From: Tao Cui <cuitao@kylinos.cn>

Add the guest-side implementation of PV TLB flush for LoongArch KVM
guests, complementing the host-side support added in the previous commit.

When running as a KVM guest, remote TLB flushes are optimized by
avoiding IPIs to preempted vCPUs:

- kvm_flush_tlb_mask() checks each target vCPU's steal-time
  preempted flag. If a vCPU is preempted, it atomically sets
  KVM_VCPU_FLUSH_TLB in the shared preempted byte via cmpxchg
  and removes that CPU from the IPI mask.
- Only non-preempted vCPUs receive IPIs via on_each_cpu_mask().
- When the host schedules a deferred-flush vCPU back in, it
  invalidates the VPID and flushes the TLB automatically.

All six SMP TLB flush functions (flush_tlb_all, flush_tlb_mm,
flush_tlb_range, flush_tlb_kernel_range, flush_tlb_page,
flush_tlb_one) are updated to use the PV path when the static
key pv_tlb_flush_key is enabled.

The feature is gated by KVM_FEATURE_PV_TLB_FLUSH and requires
KVM_FEATURE_STEAL_TIME (for the shared memory page). Per-CPU
cpumask buffers are allocated via arch_initcall.

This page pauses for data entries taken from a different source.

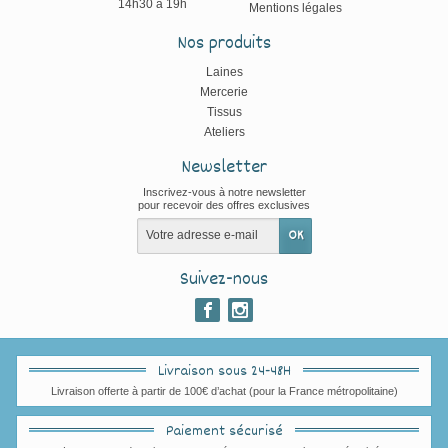
14h30 à 19h
Mentions légales
Nos produits
Laines
Mercerie
Tissus
Ateliers
Newsletter
Inscrivez-vous à notre newsletter
pour recevoir des offres exclusives
Suivez-nous
Livraison sous 24-48H
Livraison offerte à partir de 100€ d’achat (pour la France métropolitaine)
Paiement sécurisé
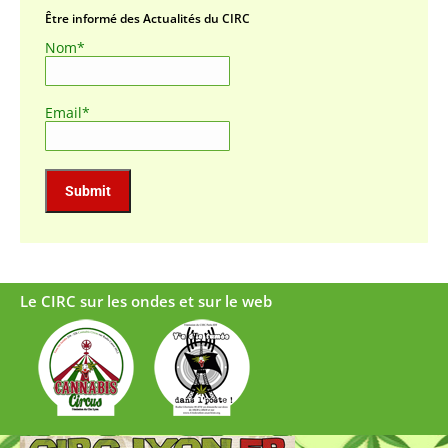
Être informé des Actualités du CIRC
Nom*
Email*
Le CIRC sur les ondes et sur le web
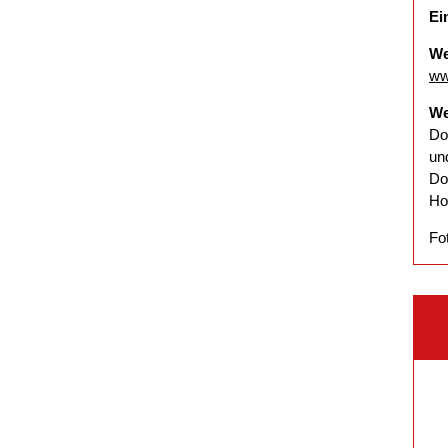
Ein
We
ww
We
Do
un
Do
Ho
Fo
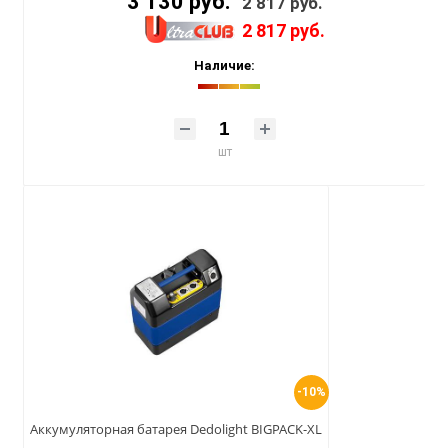
3 130 руб.
2 817 руб.
2 817 руб.
Наличие:
шт
-10%
Аккумуляторная батарея Dedolight BIGPACK-XL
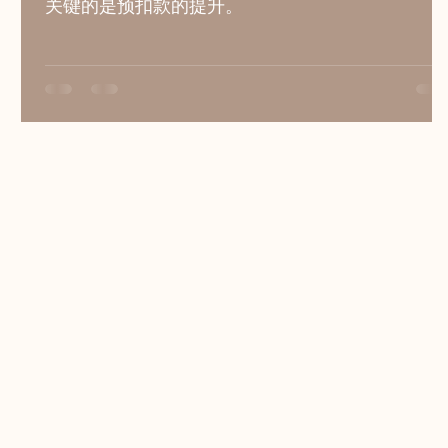
关键的是预扣款的提升。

Signed-off-by: Tao Cui <cuitao@kylinos.cn>
---
 arch/loongarch/include/asm/kvm_para.h |  8 ++++
 arch/loongarch/include/asm/paravirt.h | 21 ++++++++++
 arch/loongarch/kernel/paravirt.c      | 60 +++++++++++++++++++++++++++
 arch/loongarch/kernel/smp.c           | 30 +++++++++++---
 4 files changed, 113 insertions(+), 6 deletions(-)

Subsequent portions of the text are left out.